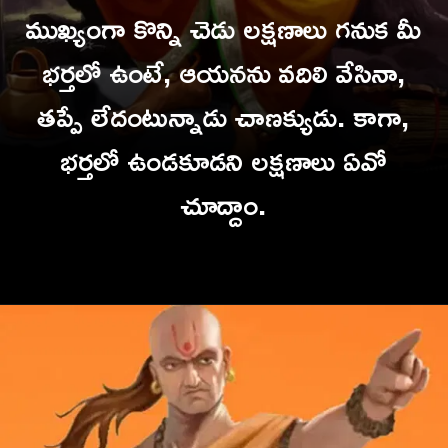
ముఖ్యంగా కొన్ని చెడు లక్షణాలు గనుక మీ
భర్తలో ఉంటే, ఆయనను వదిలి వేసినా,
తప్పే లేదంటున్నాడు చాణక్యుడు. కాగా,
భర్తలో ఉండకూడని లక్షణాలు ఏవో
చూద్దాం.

• • •

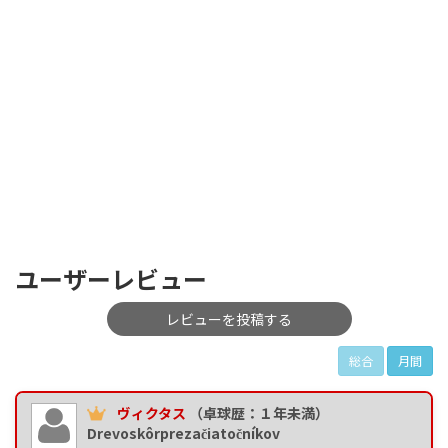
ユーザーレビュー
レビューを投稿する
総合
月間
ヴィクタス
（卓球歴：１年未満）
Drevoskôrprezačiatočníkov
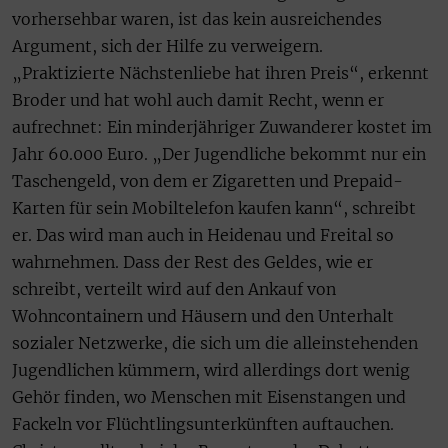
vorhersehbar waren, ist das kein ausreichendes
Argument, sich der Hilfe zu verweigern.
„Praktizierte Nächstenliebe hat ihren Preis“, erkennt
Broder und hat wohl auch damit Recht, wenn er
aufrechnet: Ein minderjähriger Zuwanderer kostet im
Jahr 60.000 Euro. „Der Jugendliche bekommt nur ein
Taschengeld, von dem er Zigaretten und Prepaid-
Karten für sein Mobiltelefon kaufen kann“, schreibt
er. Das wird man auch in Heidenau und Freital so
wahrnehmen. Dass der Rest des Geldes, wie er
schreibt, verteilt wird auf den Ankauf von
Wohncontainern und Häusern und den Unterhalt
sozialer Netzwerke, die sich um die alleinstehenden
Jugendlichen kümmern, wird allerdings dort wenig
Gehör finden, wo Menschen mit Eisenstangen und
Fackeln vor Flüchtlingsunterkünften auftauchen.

• • •

> [Your instructions]
Beginning with the line holding "Wohncontainern und Häusern und den Unterhalt" and ending with the line holding "Fackeln vor Flüchtlingsunterkünften", write out the stretch of material above exactly; add no further lines.

> [Result of the exercise]
Wohncontainern und Häusern und den Unterhalt
sozialer Netzwerke, die sich um die alleinstehenden
Jugendlichen kümmern, wird allerdings dort wenig
Gehör finden, wo Menschen mit Eisenstangen und
Fackeln vor Flüchtlingsunterkünften auftauchen.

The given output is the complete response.